No lynch. 48 hours (or a hair less, since the day ran long) for night actions, or until all of them are in.


----------



## JackPK (Oct 9, 2010)

*Re: Glee Mafia [Night 2]*

_“Attention, students. Under no circumstances will the wearing of animal ears, tails, or furry jackets be tolerated any longer. After last month’s scandal involving several vampiric Twilight fans and an attack on an anonymous student, I have been investigating other supernatural creatures, and will be actively seeking to rid the student population of not only vampires, but also werewolves, mummies, and elves.
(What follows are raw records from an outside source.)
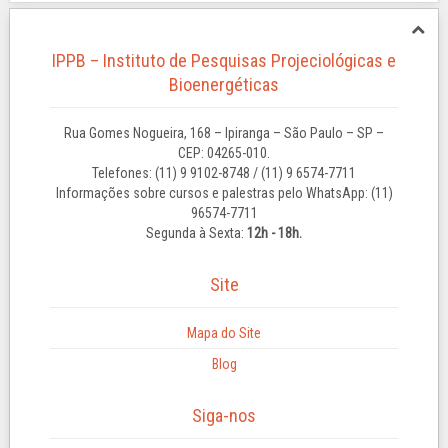
IPPB – Instituto de Pesquisas Projeciológicas e
Bioenergéticas
Rua Gomes Nogueira, 168 – Ipiranga – São Paulo – SP –
CEP: 04265-010.
Telefones: (11) 9 9102-8748 / (11) 9 6574-7711
Informações sobre cursos e palestras pelo WhatsApp: (11)
96574-7711
Segunda à Sexta:
12h - 18h.
Site
Mapa do Site
Blog
Siga-nos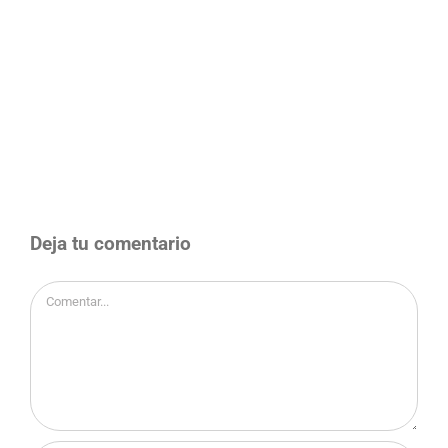
Deja tu comentario
Comentar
Per this policy, the restrooms will no longer be supplied with toilet paper and the Home Economics classes will be strictly banned from all baked goods. I have been advised to direct all complaints to Coach Sylvester.”_

No one was expelled. 48 hours for discussion.


----------



## Skylark (Oct 9, 2010)

*Re: Glee Mafia [Day 2]*

My. My. Noone was expelled. Let's see...
It could've been the
a) bulletproof
b) role-blocker
c) healer
d) alien


----------



## shy ♡ (Oct 9, 2010)

*Re: Glee Mafia [Day 2]*

Well, seems we still have very few leads. On the up side though, no innocent deaths, which is always a good thing. So... hrm. Here's hoping it wasn't Tina that got targeted and simply a wish-block. :\ Either way, I'm gonna wait till I suggest anyone, although I have to say Brock's stupidity the day before makes me want to nominate him.


----------



## Eifie (Oct 9, 2010)

*Re: Glee Mafia [Day 2]*

Argh it always seems like such a great thing when no one dies but then that leaves the possibility of the alien being activated...:/


----------



## 1. Luftballon (Oct 9, 2010)

*Re: Glee Mafia [Day 2]*

that was d?

either way, I have a hypothesis I want to test but that requires a night action.


----------



## shy ♡ (Oct 9, 2010)

*Re: Glee Mafia [Day 2]*



sreservoir said:


> that was d?
> 
> either way, I have a hypothesis I want to test but that requires a night action.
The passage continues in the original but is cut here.